As such, it is a term that is closely related to the legal field since it consists in completely rendering a practice, habit or custom of something through a legal precept.

For the repeal of a law, norm, precept, it is a sine qua non requirement to publish a law, norm, precept of equal or greater hierarchy. For example, for the repeal of the Magna Carta of a country it is necessary to create and publish a new Constitution, a legal body that occupies the highest hierarchical rank, so it cannot be modified or abolished by any other norm of lower rank.

However, to repeal a law can be done expressly or tacitly. In the case of the first assumption, it is when the new law contains a declaration or provision leaving the previous law without effect, but in reference to the tacit form it is when the law itself contains contrary precepts or is incompatible with the previous law that is not repealed expressly.

The synonyms to abrogate are to abolish, invalidate, revoke, eliminate, withdraw. At this point, it is also mentioned as a synonym for abrogation to repeal, being an error since both terms are different and fulfill different functions, as explained below.

The term is of Latin origin “abrogāre”, which means “abolish a law”. The concept of this word comes from the Roman law “abrogatio“, as expressed by Digesto – legal work published by the Byzantine emperor – “repealing a law is when it is eliminated in its entirety.”
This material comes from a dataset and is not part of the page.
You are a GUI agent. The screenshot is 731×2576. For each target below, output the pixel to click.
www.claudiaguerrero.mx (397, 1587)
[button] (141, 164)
Finally, the English term is “repeal” or “annulment.

Repeal and abrogate

Currently, the term abrogate falls into disuse and is replaced by repeal, being two terms with different meanings.
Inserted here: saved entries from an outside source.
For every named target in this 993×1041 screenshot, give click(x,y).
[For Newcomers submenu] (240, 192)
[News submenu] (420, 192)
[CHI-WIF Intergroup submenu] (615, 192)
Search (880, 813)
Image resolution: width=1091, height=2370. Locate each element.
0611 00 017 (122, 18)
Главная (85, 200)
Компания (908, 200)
As stated above, repealing serves to totally deprive the validity of a law, decree, code or regulation. For its part, repealing has to do with the loss of the validity of one or more legal provisions contained in the law, regulation, code or any other, by virtue of the creation or existence of a provision that replaces the previous one.

Repeal in the Bible

In the narrative of the Sermon on the Mount, a biblical passage recorded in the book Matthew 5: 17-18: “do not think that I have come to abolish the law or the prophets; I have not come to abolish, but to fulfill. For truly, I say to you that until heaven and earth pass, neither a jack nor a tilde will pass from the law, until everything has been fulfilled.”
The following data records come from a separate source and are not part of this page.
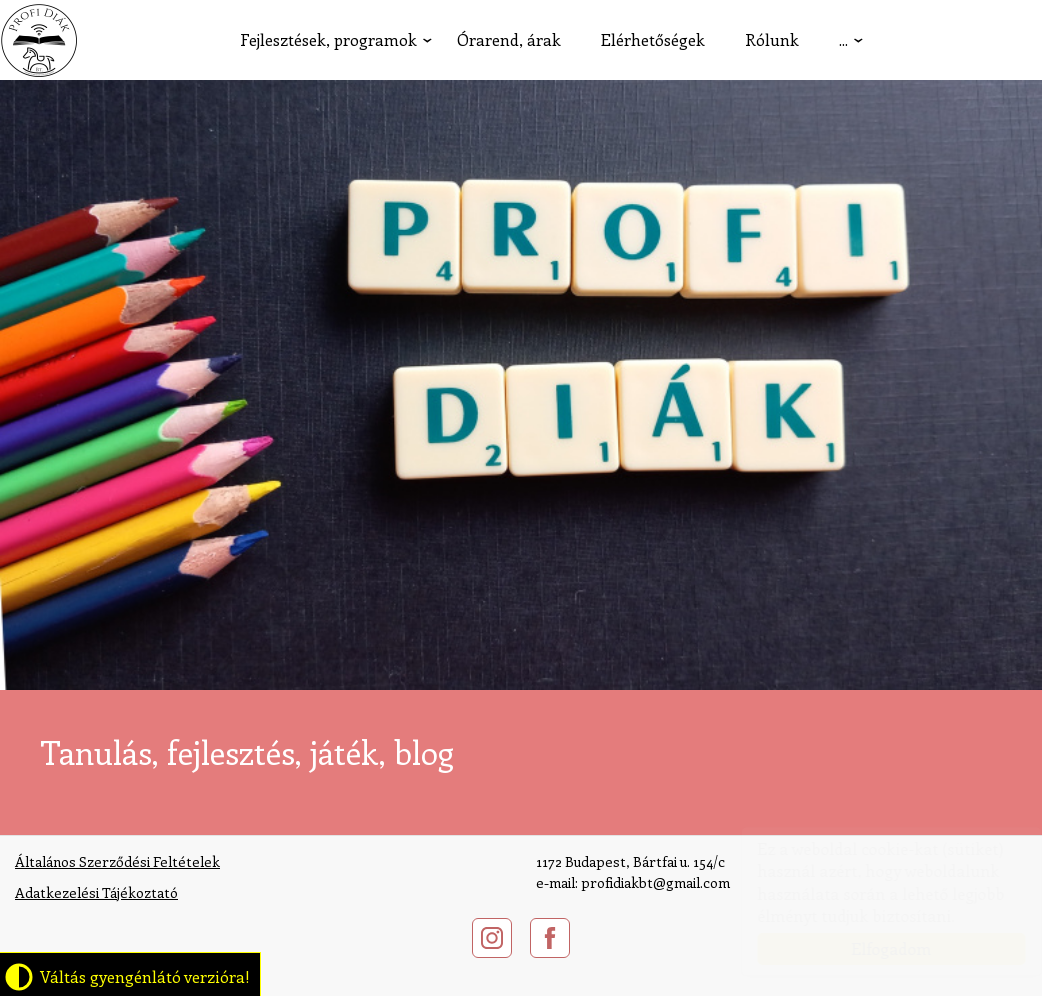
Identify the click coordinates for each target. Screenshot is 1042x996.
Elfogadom (872, 948)
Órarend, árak (509, 39)
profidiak (38, 40)
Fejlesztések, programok (328, 39)
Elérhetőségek (653, 39)
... (843, 39)
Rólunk (772, 39)
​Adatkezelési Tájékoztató (96, 892)
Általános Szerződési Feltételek (117, 861)
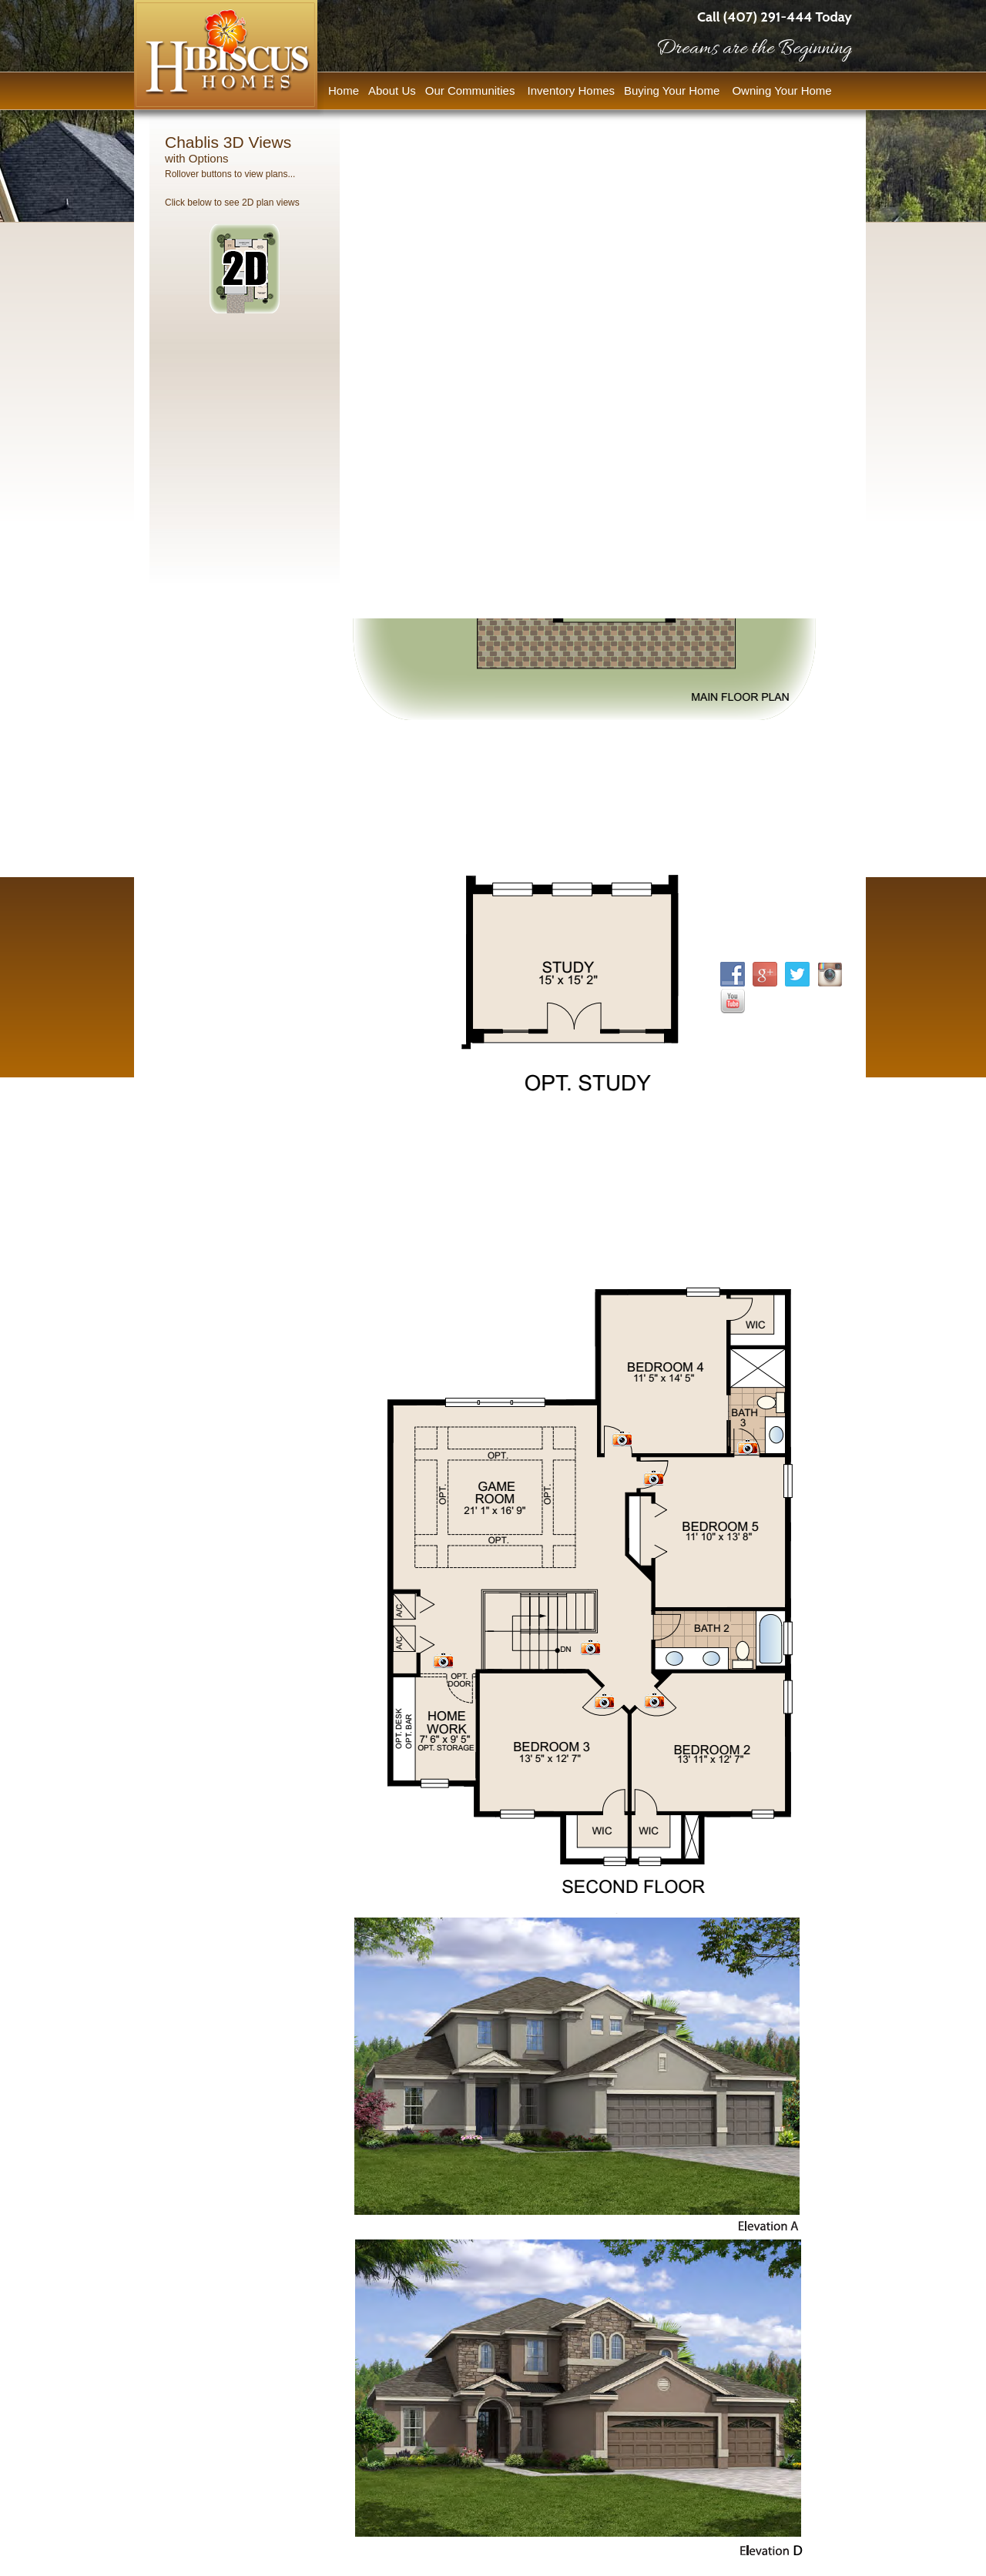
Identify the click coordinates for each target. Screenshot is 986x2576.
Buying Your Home (673, 90)
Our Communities (471, 90)
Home (343, 90)
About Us (392, 90)
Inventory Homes (571, 90)
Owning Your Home (783, 90)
This term is found in the New Testament several times, but with a misinterpretation about the nature or concept of the word itself. Taking into account the fragment of the Bible described above, it can be shown that the word abrogate is used as the opposite of fulfillment, and it is for this reason that many believers cite this text to indicate that the law of Moses is still in force.

On the other hand, the word abrogate in the Bible was analyzed as the literal translation of the Greek term “kataluo” which means “to collapse, destroy”, but these are used in the sense of demolishing a wall, temple, house and its synonyms, and it is found in several chapters of the Bible but always with this intention, as is the case of:

“(…) And they did not find it even though there were many false witnesses. But later two appeared, who said: He declared: “ I can destroy the temple of God and in three days rebuild it. ” Matthew 26: 60-61.